Look below for the line containing "Dr Eleanor Power (327, 2074)"; from there, print each line exactly up to and including the line containing "Find support at LSE (488, 2491)", and stop.
:::
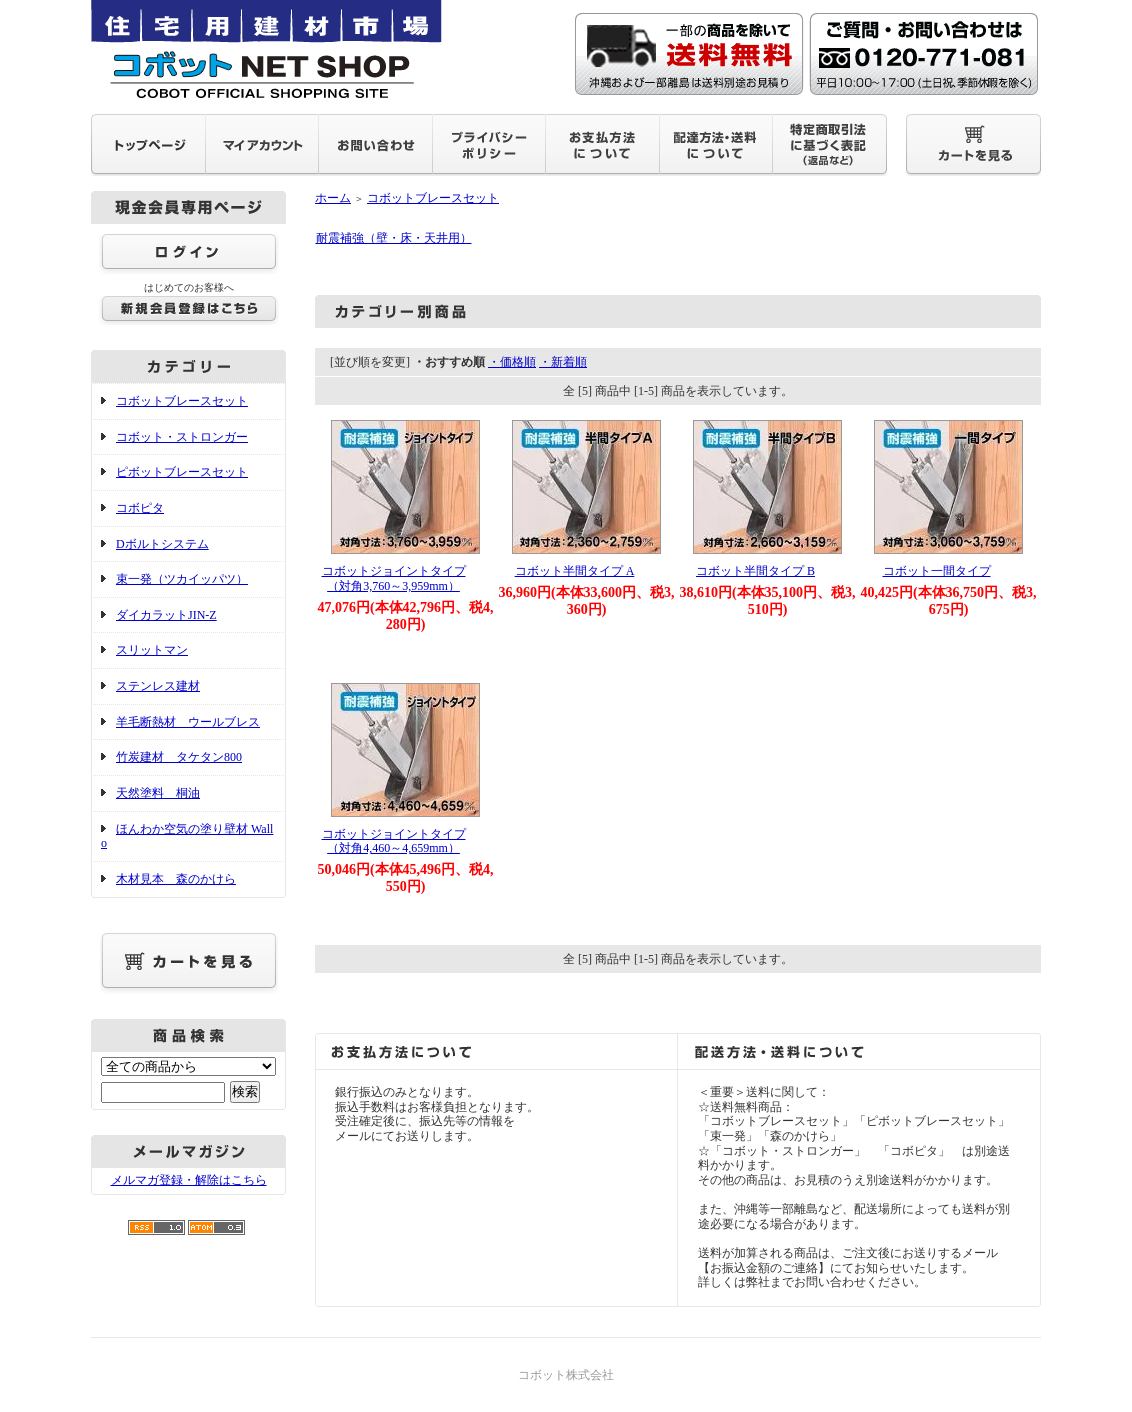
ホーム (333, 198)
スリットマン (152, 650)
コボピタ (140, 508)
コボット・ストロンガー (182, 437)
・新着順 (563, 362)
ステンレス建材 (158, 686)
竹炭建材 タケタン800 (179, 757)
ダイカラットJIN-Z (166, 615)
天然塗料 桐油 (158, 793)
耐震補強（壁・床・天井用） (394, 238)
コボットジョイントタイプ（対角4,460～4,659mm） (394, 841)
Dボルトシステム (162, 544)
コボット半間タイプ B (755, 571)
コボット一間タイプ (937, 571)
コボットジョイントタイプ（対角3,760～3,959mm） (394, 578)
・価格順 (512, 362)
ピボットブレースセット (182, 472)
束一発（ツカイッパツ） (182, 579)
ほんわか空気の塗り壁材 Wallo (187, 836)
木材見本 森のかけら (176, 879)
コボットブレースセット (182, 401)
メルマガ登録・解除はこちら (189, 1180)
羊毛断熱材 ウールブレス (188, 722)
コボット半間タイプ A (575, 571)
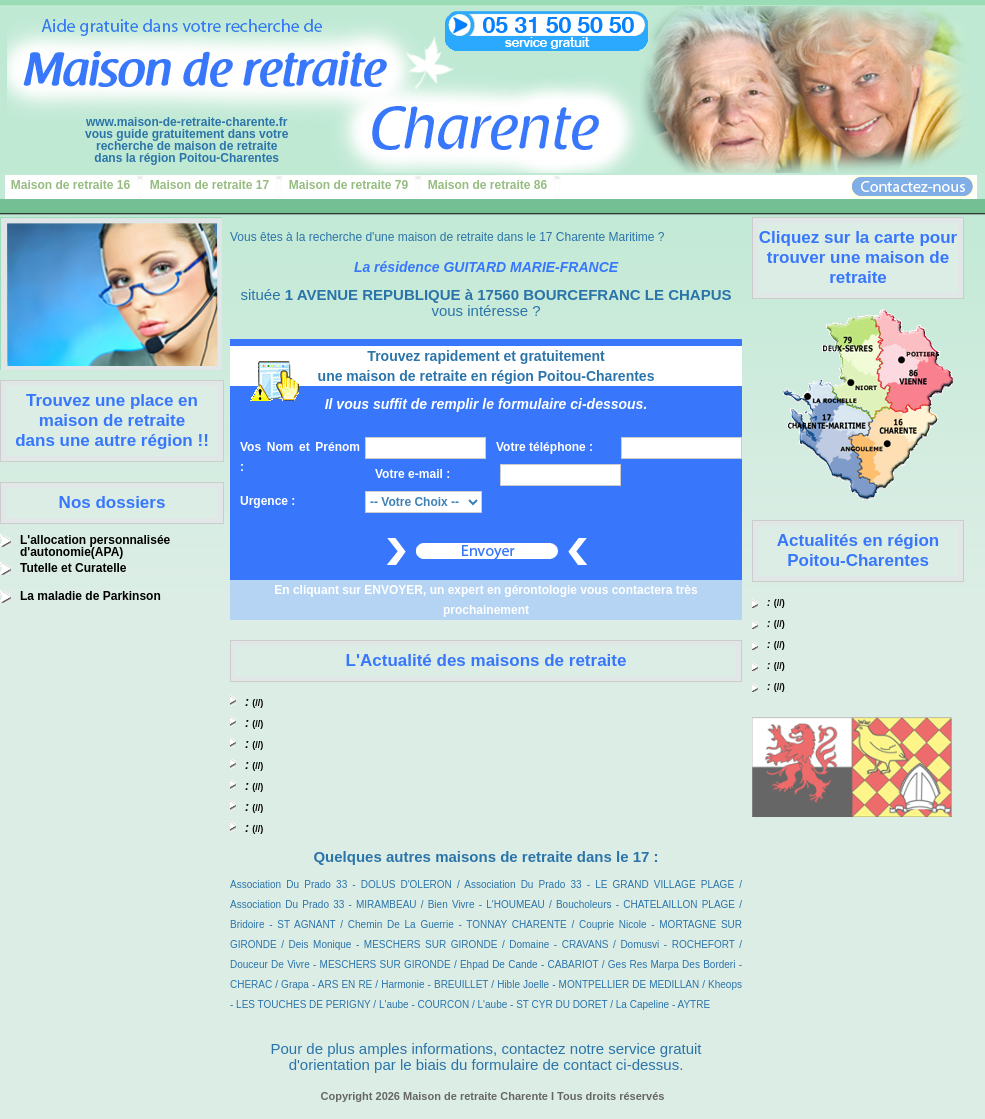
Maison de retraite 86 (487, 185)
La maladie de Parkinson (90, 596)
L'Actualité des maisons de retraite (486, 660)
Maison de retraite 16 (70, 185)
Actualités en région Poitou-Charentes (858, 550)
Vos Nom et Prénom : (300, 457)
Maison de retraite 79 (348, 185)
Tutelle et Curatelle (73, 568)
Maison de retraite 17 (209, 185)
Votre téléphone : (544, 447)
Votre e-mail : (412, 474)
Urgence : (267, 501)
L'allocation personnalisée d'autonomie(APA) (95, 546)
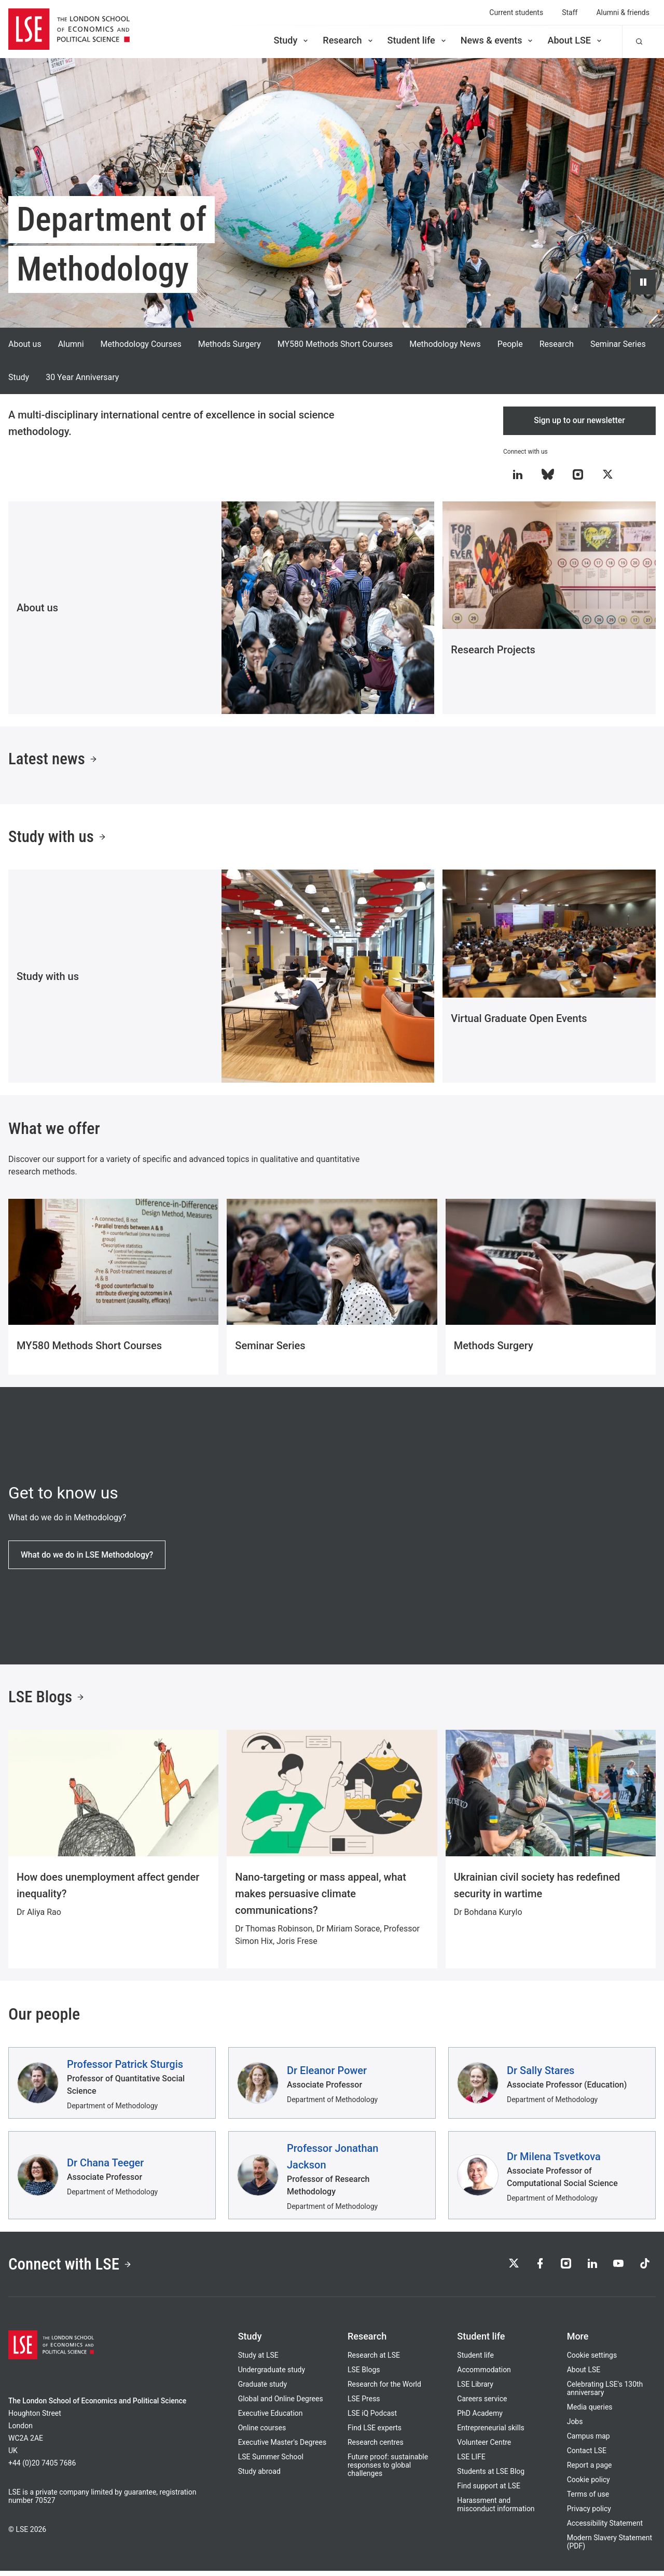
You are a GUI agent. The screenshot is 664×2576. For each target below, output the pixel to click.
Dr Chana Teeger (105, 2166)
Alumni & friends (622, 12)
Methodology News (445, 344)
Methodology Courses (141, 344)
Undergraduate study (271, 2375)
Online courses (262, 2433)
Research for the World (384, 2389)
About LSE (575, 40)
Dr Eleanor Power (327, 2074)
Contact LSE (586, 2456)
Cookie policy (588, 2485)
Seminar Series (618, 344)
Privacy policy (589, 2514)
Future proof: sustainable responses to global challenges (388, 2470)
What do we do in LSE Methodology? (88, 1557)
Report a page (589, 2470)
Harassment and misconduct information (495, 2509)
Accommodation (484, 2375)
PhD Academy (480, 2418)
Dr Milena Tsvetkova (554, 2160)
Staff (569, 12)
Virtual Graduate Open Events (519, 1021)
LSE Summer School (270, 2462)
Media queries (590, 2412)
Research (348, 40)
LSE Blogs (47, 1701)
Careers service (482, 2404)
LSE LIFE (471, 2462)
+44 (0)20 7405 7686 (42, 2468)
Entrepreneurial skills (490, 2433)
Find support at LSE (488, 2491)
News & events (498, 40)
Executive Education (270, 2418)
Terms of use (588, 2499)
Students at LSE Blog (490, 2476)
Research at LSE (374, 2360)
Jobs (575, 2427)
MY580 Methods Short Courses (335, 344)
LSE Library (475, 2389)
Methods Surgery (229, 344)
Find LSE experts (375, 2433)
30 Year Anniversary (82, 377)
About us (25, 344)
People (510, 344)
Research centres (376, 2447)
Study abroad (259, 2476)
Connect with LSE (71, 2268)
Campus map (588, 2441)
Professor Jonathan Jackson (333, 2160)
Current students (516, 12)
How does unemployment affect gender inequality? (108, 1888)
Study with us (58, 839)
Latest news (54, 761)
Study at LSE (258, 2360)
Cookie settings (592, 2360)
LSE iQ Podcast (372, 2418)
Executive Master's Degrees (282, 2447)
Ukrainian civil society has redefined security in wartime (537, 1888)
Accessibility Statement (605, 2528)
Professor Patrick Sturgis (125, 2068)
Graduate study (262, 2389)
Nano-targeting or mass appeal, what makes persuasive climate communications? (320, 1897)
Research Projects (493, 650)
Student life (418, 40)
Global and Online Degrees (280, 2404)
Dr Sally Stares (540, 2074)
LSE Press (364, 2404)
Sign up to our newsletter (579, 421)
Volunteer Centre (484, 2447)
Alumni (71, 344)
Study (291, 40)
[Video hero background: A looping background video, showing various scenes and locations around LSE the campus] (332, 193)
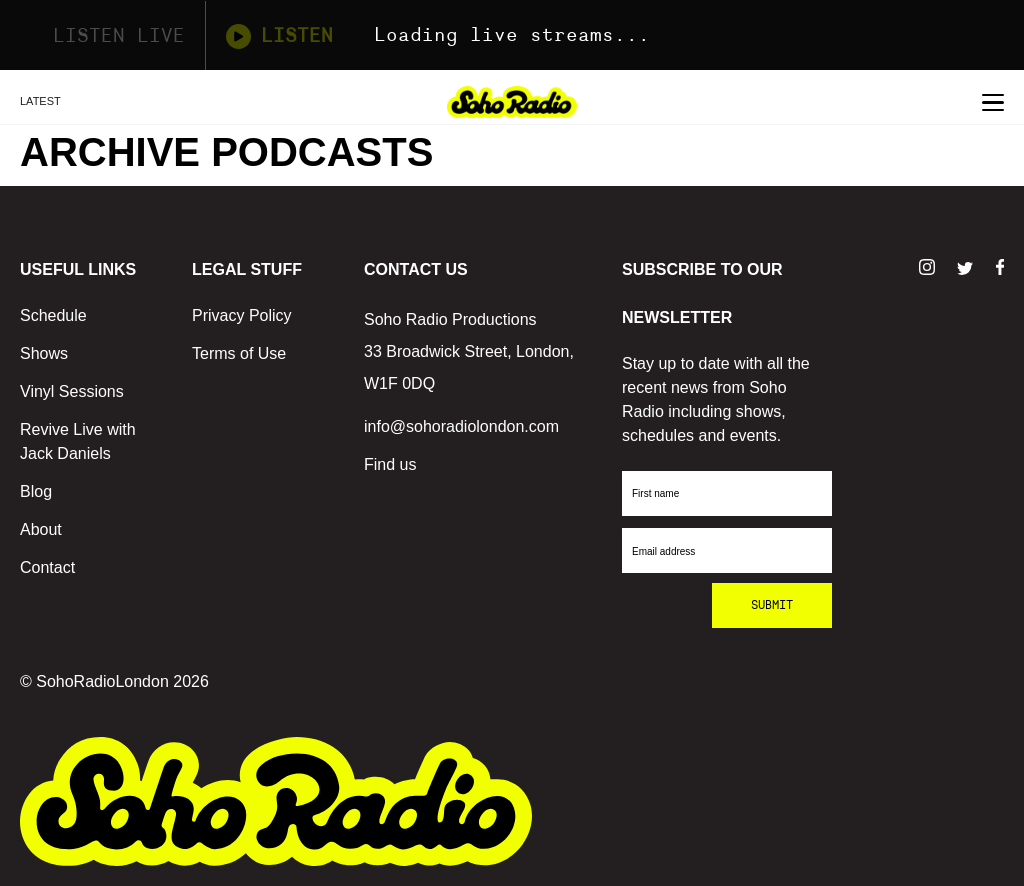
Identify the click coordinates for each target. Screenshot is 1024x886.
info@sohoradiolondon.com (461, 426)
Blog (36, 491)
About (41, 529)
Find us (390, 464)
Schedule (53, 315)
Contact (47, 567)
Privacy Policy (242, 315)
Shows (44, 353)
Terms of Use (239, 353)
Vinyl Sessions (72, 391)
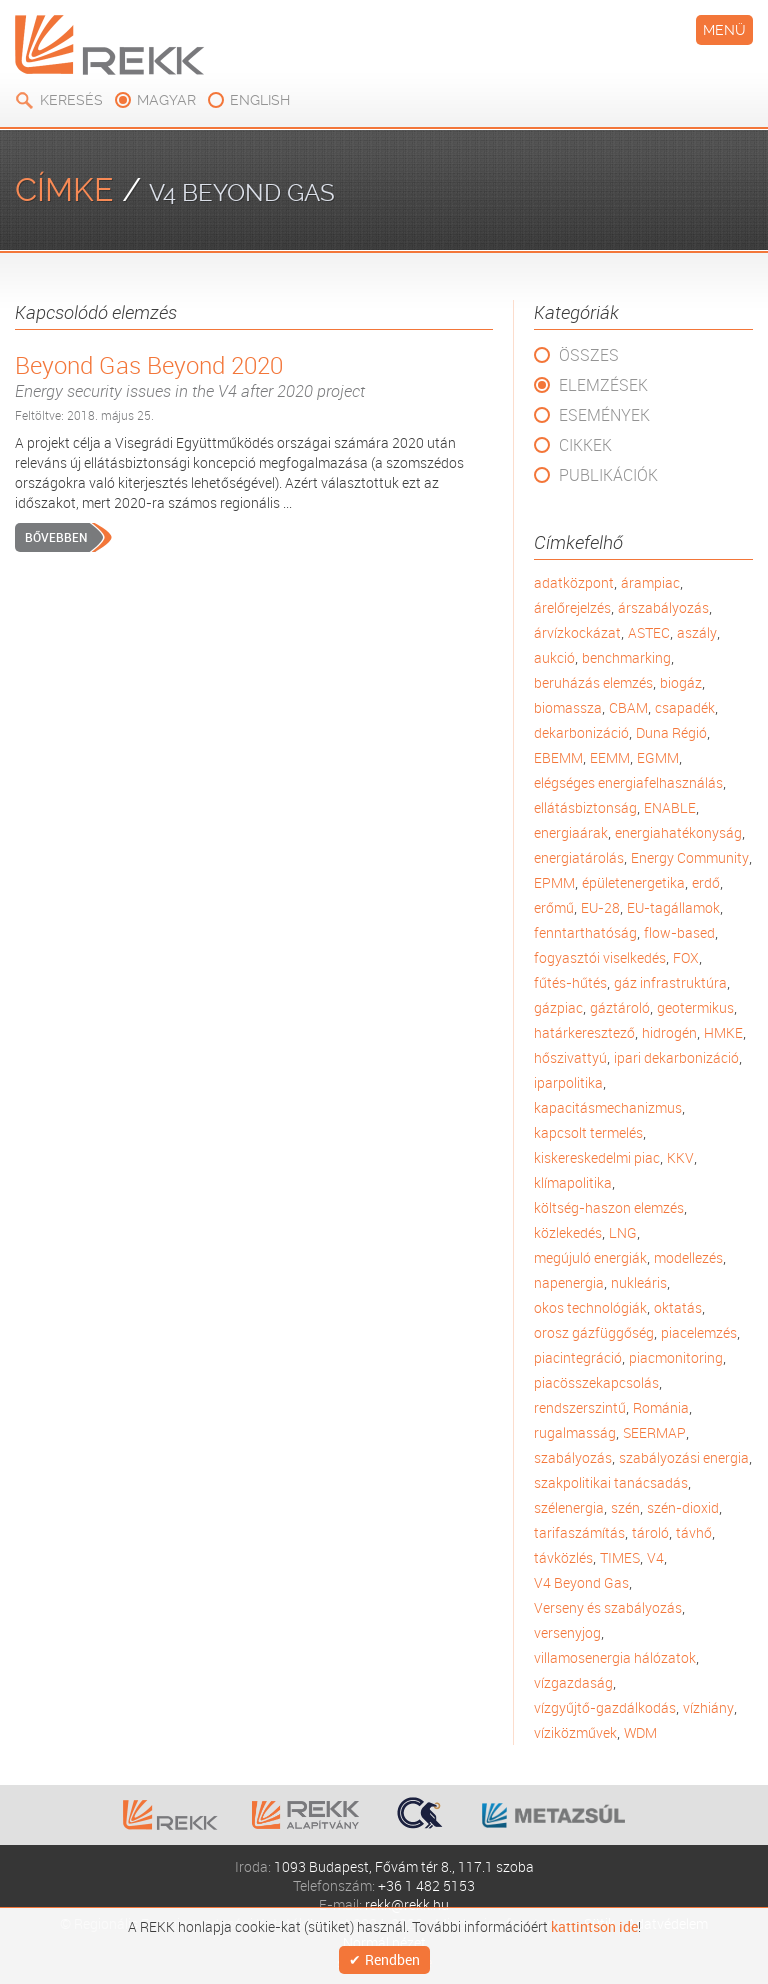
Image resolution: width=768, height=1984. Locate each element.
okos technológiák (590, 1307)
:::
- Output of the task -
Dr Eleanor Power (327, 2074)
Contact LSE (586, 2456)
Cookie policy (588, 2485)
Seminar Series (618, 344)
Privacy policy (589, 2514)
Future proof: sustainable responses to global challenges (388, 2470)
What do we do in LSE Methodology? (88, 1557)
Report a page (589, 2470)
Harassment and misconduct information (495, 2509)
Accommodation (484, 2375)
PhD Academy (480, 2418)
Dr Milena Tsvetkova (554, 2160)
Staff (569, 12)
Virtual Graduate Open Events (519, 1021)
LSE Summer School (270, 2462)
Media queries (590, 2412)
Research (348, 40)
LSE Blogs (47, 1701)
Careers service (482, 2404)
LSE LIFE (471, 2462)
+44 (0)20 7405 7686 (42, 2468)
Entrepreneurial skills (490, 2433)
Find support at LSE (488, 2491)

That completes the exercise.